Omar Samad is the former Senior Advisor to Abdullah Abdullah, the former Chief Executive of Afghanistan from 2014 to 2020. He served as the Afghan Ambassador to Canada from 2004 to 2009, and to France from 2009 to 2011. He was a Senior Central Asia Fellow at the New America Foundation in Washington, D.C. 2013-14, after working as Senior Afghan Expert at the United States Institute of Peace in Washington D.C. 2012-13.

==Early life==
Samad graduated from American University in Washington D.C., where he received a Bachelor of Arts degree in Communications and International Affairs in 1991. He received a Master's degree in International Relations (GMAP) from The Fletcher School of Law and Diplomacy at Tufts University in Massachusetts in 2006.

==Career==
Samad worked in the IT private sector field in the US between 1981 and 2001 with corporations such as Datacrown Inc, Electronic Data Systems (EDS) and Washington Metropolitan Area Transit Authority (WMATA). Throughout the 1980s and 1990s, he advocated for freedom and democracy in Afghanistan. In 1996, he launched Azadi Afghan Radio and its website as part of the Afghanistan Information Center, based in Virginia. Following the September 11th attacks, he worked as a commentator and analyst for CNN during the Bonn Accords on Afghanistan.

He served as the Afghan Ambassador to Canada from October 2004 to June 2009, and to Ambassador to France from June 2009 to July 2011. He was accredited as the first Afghan non-resident Ambassador to the Chile (2008) and Principality of Monaco (2010). During his diplomatic career (2001 to 2011), he was a member of Afghan delegations to the UN, NAM, Islamic Conferences and specialized conferences on Afghanistan, including the Tokyo (2002) and Berlin (2004) reconstruction conferences. He represented the Foreign Ministry on the Tripartite Security Commission with Afghanistan-US-Pakistan. He was Afghanistan Senior Expert in residence at the United States Institute of Peace in Washington, D.C. from January 2012 till January 2013.

He was the spokesperson for the Ministry of Foreign Affairs in Kabul from December 2001 to September 2004 and Director General of the Information and Media Division, during which he also served as an advisor, speech-writer and member of the Ministry's reform committee.

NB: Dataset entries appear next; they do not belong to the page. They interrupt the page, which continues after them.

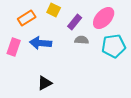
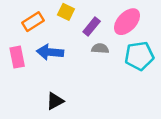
pink rectangle: (14, 47) -> (17, 57), turned -30

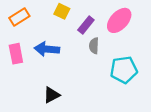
orange rectangle: (33, 22) -> (19, 17), moved
gray semicircle: (100, 49) -> (94, 46), turned -91
cyan pentagon: (139, 56) -> (124, 70), moved

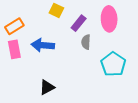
orange rectangle: (19, 17) -> (14, 26), moved
pink ellipse: (119, 20) -> (109, 19), turned -45
cyan pentagon: (124, 70) -> (113, 64), turned -30

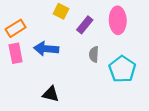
gray semicircle: (86, 42) -> (94, 54), moved
black triangle: (47, 87) -> (51, 94), turned 42

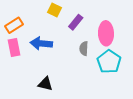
pink ellipse: (118, 20) -> (106, 33), moved

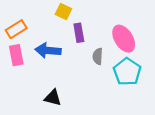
purple rectangle: (76, 22) -> (79, 33), moved, turned -49
pink ellipse: (106, 33) -> (124, 39), turned -30

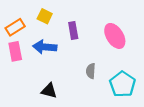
yellow square: (63, 11) -> (45, 16), moved
gray semicircle: (98, 56) -> (91, 71), moved
cyan pentagon: (127, 72) -> (122, 84), moved

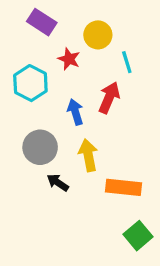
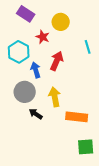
cyan line: (127, 62) -> (88, 47), moved
red arrow: (109, 98) -> (57, 61), moved
blue arrow: (75, 112) -> (36, 70), moved
green square: (138, 236) -> (86, 147), turned 36

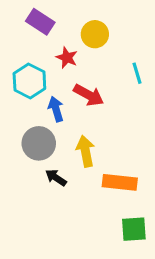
red arrow: (57, 61) -> (89, 95), turned 96

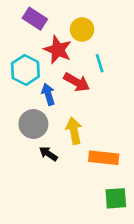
red star: (67, 58) -> (58, 50), size x1.5
cyan line: (137, 73) -> (100, 63), moved

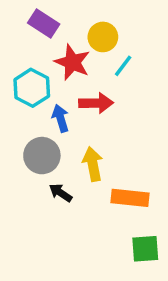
cyan line: (100, 63) -> (123, 66), moved, turned 54
red arrow: (77, 82) -> (96, 103), turned -30

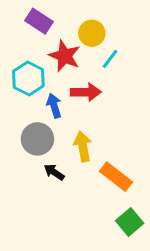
orange rectangle: (130, 198) -> (116, 177), turned 32
green square: (145, 249) -> (130, 222), turned -36

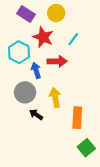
yellow circle: (92, 33) -> (56, 13), moved
orange rectangle: (116, 177) -> (77, 118), turned 55

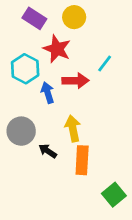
cyan line: (73, 39) -> (105, 63), moved
gray circle: (25, 92) -> (21, 131), moved
orange rectangle: (77, 118) -> (82, 160), moved

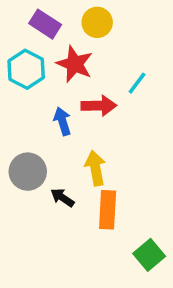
cyan hexagon: (25, 69) -> (26, 69), moved

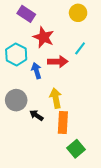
yellow circle: (97, 22) -> (78, 13), moved
cyan hexagon: (26, 69) -> (16, 54), moved
green square: (149, 255) -> (76, 149), moved

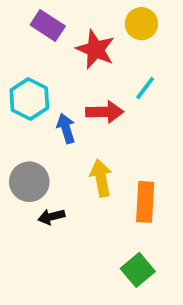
red star: (44, 37) -> (95, 49), moved
black arrow: (36, 115) -> (51, 217), moved, turned -48
orange rectangle: (63, 122) -> (145, 202), moved

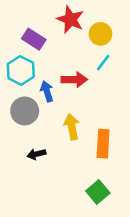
yellow circle: (141, 24) -> (100, 34), moved
purple rectangle: (48, 25) -> (34, 39), moved
red star: (95, 49) -> (70, 19), moved
gray circle: (29, 182) -> (25, 111), moved

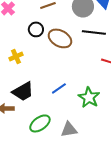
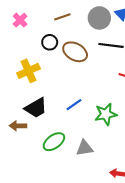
yellow cross: (16, 56) -> (29, 71), size x1.5
green star: (89, 97) -> (106, 114), turned 30

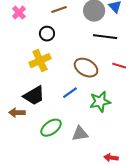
brown ellipse: (75, 52) -> (86, 68), moved
yellow cross: (29, 71) -> (40, 61), moved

He was a Senior Central Asia Fellow at the New America Foundation in Washington, D.C. and President of Silkroad Consulting LLC. before being appointed as Senior Advisor to the Chief Executive of Afghanistan in the National Unity Government formed after elections in 2014.

==Personal life==
Samad is divorced from Khorshied Nusratty with whom he has two children, Soleiman and Arman.